* _WHAT IS EXPECTED_:
Take the material below and output exactly the run of lines from the one containing "掲載物件以外にも多数未公開物件がございます。" down to the one containing "CMA考试需要多久能完成？(附2025年CMA考试备考建议)", with both included.
******************************
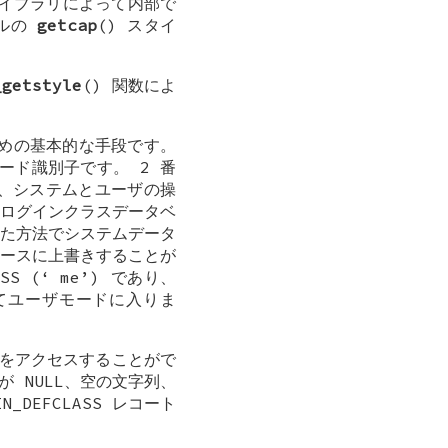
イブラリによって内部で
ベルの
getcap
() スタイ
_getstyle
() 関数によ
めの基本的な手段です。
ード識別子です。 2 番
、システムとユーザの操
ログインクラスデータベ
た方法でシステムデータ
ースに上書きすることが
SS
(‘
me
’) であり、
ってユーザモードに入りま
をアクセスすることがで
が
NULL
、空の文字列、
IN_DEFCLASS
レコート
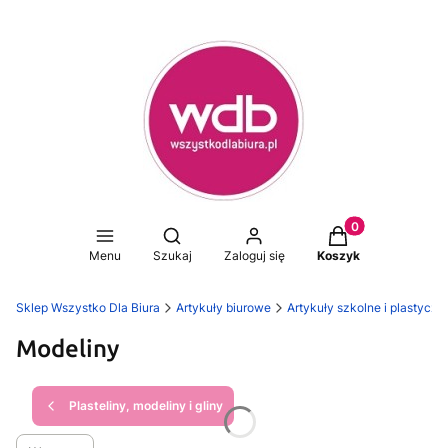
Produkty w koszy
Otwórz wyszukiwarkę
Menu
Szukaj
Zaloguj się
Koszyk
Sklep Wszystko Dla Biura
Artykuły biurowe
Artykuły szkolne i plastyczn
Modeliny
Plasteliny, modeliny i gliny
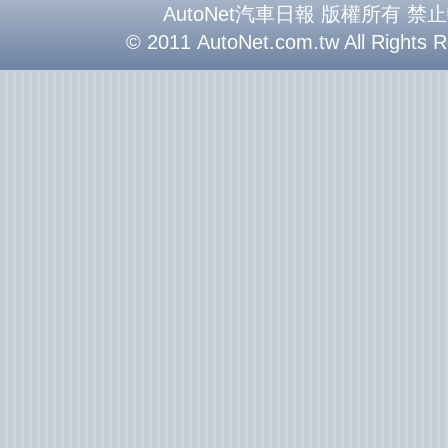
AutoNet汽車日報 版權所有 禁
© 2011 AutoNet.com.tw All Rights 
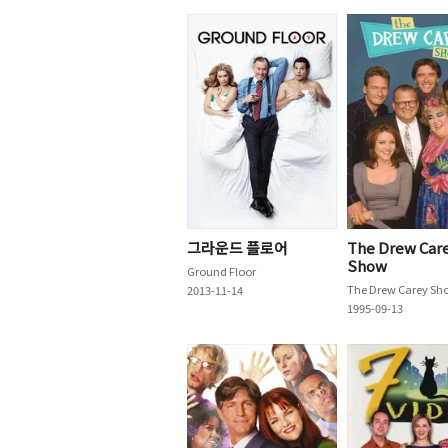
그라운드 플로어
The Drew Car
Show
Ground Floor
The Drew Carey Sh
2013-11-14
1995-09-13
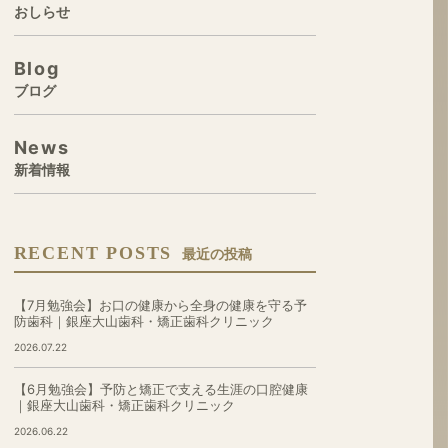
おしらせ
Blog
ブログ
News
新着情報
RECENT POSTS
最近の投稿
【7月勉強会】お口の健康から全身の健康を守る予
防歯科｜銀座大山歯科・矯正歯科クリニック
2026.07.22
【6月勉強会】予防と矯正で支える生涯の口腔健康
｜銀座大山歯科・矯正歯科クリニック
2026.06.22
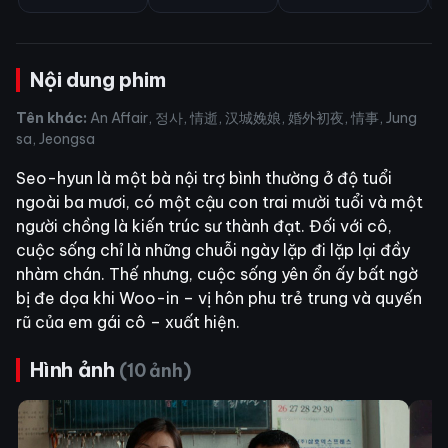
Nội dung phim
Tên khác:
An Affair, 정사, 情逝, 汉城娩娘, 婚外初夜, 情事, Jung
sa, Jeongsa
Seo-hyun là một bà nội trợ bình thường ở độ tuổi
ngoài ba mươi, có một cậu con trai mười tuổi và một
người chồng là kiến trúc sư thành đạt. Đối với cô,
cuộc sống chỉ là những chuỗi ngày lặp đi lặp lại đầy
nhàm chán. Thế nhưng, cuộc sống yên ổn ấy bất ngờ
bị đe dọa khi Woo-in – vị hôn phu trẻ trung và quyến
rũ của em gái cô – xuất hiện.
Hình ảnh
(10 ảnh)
******************************
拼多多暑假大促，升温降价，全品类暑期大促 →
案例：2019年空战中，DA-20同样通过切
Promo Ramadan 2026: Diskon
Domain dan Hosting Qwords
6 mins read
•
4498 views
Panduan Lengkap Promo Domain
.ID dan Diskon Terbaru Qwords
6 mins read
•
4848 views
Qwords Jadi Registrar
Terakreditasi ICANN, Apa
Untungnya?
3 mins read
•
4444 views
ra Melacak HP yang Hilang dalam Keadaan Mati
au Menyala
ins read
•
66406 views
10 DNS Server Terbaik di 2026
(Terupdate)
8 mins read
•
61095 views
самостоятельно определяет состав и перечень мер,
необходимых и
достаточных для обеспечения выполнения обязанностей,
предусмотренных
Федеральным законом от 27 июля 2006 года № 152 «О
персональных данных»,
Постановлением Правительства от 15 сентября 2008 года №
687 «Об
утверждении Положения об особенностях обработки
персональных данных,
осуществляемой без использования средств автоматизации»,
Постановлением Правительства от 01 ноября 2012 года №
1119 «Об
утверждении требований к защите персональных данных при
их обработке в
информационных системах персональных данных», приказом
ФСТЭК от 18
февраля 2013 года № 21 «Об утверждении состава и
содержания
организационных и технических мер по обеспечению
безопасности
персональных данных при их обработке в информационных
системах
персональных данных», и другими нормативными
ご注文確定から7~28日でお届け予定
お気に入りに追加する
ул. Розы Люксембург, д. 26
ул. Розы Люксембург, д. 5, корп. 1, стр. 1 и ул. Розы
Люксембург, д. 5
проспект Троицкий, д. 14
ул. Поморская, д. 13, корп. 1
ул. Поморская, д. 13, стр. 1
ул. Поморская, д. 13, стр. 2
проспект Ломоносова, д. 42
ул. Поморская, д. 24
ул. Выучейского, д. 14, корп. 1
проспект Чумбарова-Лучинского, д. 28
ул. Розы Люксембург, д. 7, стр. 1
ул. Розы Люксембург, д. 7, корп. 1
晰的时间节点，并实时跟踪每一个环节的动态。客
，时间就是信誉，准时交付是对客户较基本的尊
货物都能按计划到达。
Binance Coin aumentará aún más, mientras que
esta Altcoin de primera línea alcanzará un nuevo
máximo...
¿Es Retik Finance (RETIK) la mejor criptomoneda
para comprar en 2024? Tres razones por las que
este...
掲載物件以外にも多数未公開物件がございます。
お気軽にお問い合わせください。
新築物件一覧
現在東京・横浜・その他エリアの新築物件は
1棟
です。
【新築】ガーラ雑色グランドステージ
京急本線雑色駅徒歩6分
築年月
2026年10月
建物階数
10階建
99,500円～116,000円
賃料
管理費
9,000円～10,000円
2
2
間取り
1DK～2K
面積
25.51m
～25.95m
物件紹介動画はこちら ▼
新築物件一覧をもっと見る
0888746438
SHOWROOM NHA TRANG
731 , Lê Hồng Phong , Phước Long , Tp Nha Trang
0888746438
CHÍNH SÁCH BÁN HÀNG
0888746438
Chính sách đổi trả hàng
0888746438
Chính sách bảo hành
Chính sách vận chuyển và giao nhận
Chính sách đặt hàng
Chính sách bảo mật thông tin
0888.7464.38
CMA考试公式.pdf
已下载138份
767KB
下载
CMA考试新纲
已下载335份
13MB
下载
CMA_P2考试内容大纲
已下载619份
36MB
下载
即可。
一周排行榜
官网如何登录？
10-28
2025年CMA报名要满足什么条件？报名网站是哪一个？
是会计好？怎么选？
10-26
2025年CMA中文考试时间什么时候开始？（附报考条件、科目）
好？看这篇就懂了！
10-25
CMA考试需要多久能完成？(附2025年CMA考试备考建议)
******************************
* _SOLUTION TO THE EXERCISE_:
掲載物件以外にも多数未公開物件がございます。
お気軽にお問い合わせください。
新築物件一覧
現在東京・横浜・その他エリアの新築物件は
1棟
です。
【新築】ガーラ雑色グランドステージ
京急本線雑色駅徒歩6分
築年月
2026年10月
建物階数
10階建
99,500円～116,000円
賃料
管理費
9,000円～10,000円
2
2
間取り
1DK～2K
面積
25.51m
～25.95m
物件紹介動画はこちら ▼
新築物件一覧をもっと見る
0888746438
SHOWROOM NHA TRANG
731 , Lê Hồng Phong , Phước Long , Tp Nha Trang
0888746438
CHÍNH SÁCH BÁN HÀNG
0888746438
Chính sách đổi trả hàng
0888746438
Chính sách bảo hành
Chính sách vận chuyển và giao nhận
Chính sách đặt hàng
Chính sách bảo mật thông tin
0888.7464.38
CMA考试公式.pdf
已下载138份
767KB
下载
CMA考试新纲
已下载335份
13MB
下载
CMA_P2考试内容大纲
已下载619份
36MB
下载
即可。
一周排行榜
官网如何登录？
10-28
2025年CMA报名要满足什么条件？报名网站是哪一个？
是会计好？怎么选？
10-26
2025年CMA中文考试时间什么时候开始？（附报考条件、科目）
好？看这篇就懂了！
10-25
CMA考试需要多久能完成？(附2025年CMA考试备考建议)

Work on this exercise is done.